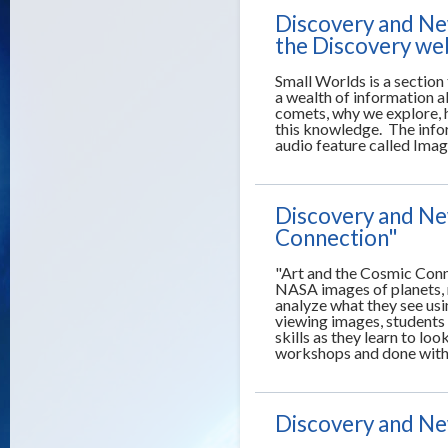
Discovery and Ne
the Discovery web
Small Worlds is a sectio
a wealth of information 
comets, why we explore, 
this knowledge. The infor
audio feature called Ima
Discovery and New
Connection"
"Art and the Cosmic Conne
NASA images of planets, 
analyze what they see usin
viewing images, students
skills as they learn to lo
workshops and done with 
Discovery and New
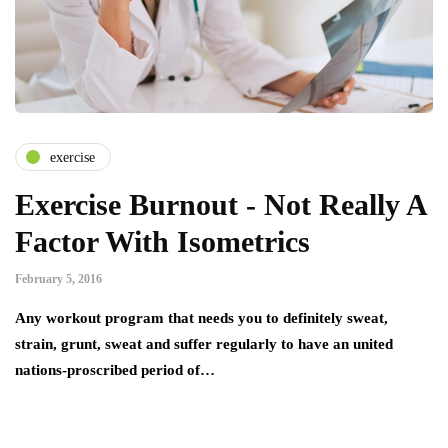
exercise
Exercise Burnout - Not Really A
Factor With Isometrics
February 5, 2016
Any workout program that needs you to definitely sweat,
strain, grunt, sweat and suffer regularly to have an united
nations-proscribed period of…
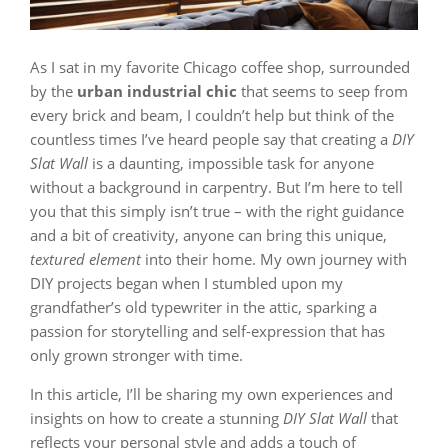
As I sat in my favorite Chicago coffee shop, surrounded
by the
urban industrial chic
that seems to seep from
every brick and beam, I couldn’t help but think of the
countless times I’ve heard people say that creating a
DIY
Slat Wall
is a daunting, impossible task for anyone
without a background in carpentry. But I’m here to tell
you that this simply isn’t true – with the right guidance
and a bit of creativity, anyone can bring this unique,
textured element
into their home. My own journey with
DIY projects began when I stumbled upon my
grandfather’s old typewriter in the attic, sparking a
passion for storytelling and self-expression that has
only grown stronger with time.
In this article, I’ll be sharing my own experiences and
insights on how to create a stunning
DIY Slat Wall
that
reflects your personal style and adds a touch of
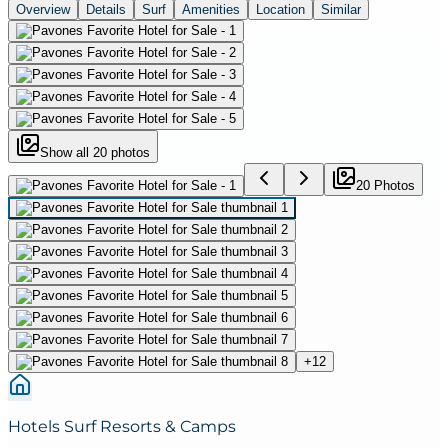
Overview
Details
Surf
Amenities
Location
Similar
Show all
20
photos
20
Photo
s
+
12
Hotels Surf Resorts & Camps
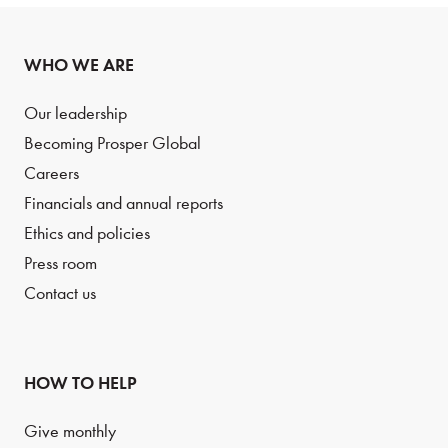
WHO WE ARE
Our leadership
Becoming Prosper Global
Careers
Financials and annual reports
Ethics and policies
Press room
Contact us
HOW TO HELP
Give monthly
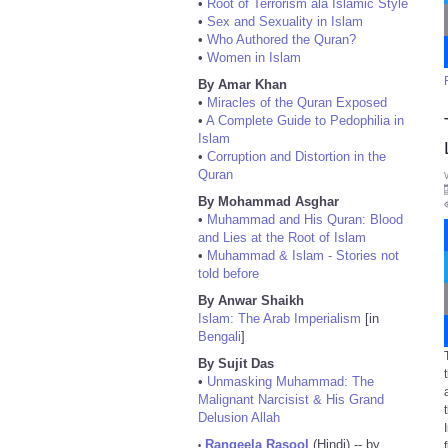
•
Root of Terrorism ala Islamic Style
•
Sex and Sexuality in Islam
•
Who Authored the Quran?
•
Women in Islam
By Amar Khan
•
Miracles of the Quran Exposed
•
A Complete Guide to Pedophilia in
Islam
•
Corruption and Distortion in the
Quran
By Mohammad Asghar
•
Muhammad and His Quran: Blood
and Lies at the Root of Islam
•
Muhammad & Islam - Stories not
told before
By Anwar Shaikh
Islam: The Arab Imperialism
[in
Bengali
]
By Sujit Das
•
Unmasking Muhammad: The
Malignant Narcisist & His Grand
Delusion Allah
Rangeela Rasool
(Hindi) -- by
•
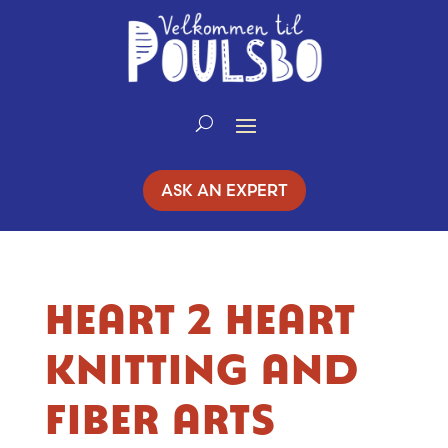
Skip
to
Content
ASK AN EXPERT
HEART 2 HEART
KNITTING AND
FIBER ARTS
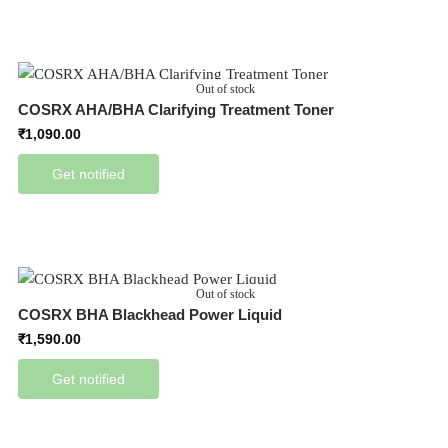
Out of stock
COSRX AHA/BHA Clarifying Treatment Toner
₹
1,090.00
Get notified
Out of stock
COSRX BHA Blackhead Power Liquid
₹
1,590.00
Get notified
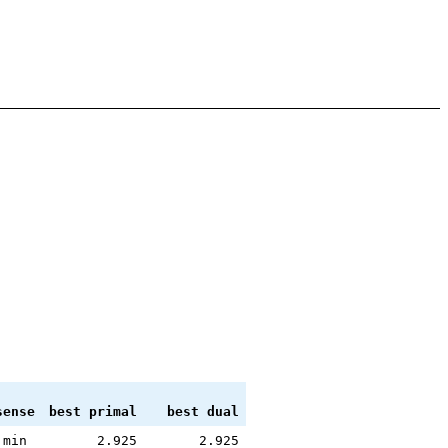
sense
best primal
best dual
min
2.925
2.925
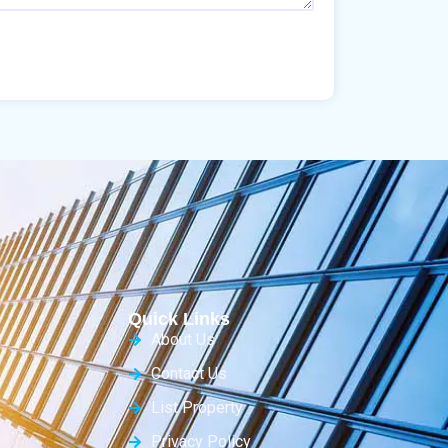
Quick Links
About Us
Contact Us
List Property
Privacy Policy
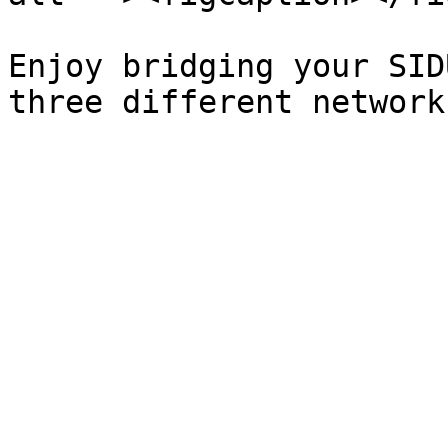
Enjoy bridging your SID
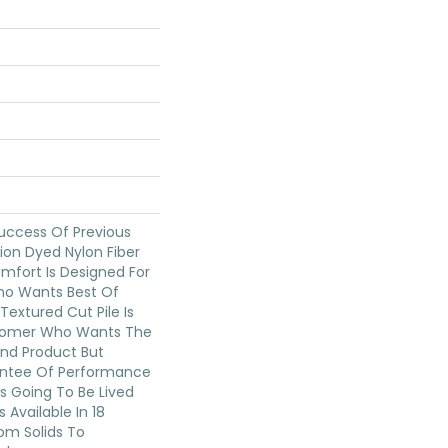
uccess Of Previous
ion Dyed Nylon Fiber
mfort Is Designed For
o Wants Best Of
Textured Cut Pile Is
stomer Who Wants The
End Product But
ntee Of Performance
s Going To Be Lived
s Available In 18
om Solids To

---

Exercise: Every line from the top of the entries through the line that holds "analyze what they see usin" is to be quoted exactly, please, and nothing else; omit the pictures.

Exercise output:
Discovery and Ne
the Discovery web
Small Worlds is a sectio
a wealth of information 
comets, why we explore, 
this knowledge. The infor
audio feature called Ima
Discovery and New
Connection"
"Art and the Cosmic Conne
NASA images of planets, 
analyze what they see usin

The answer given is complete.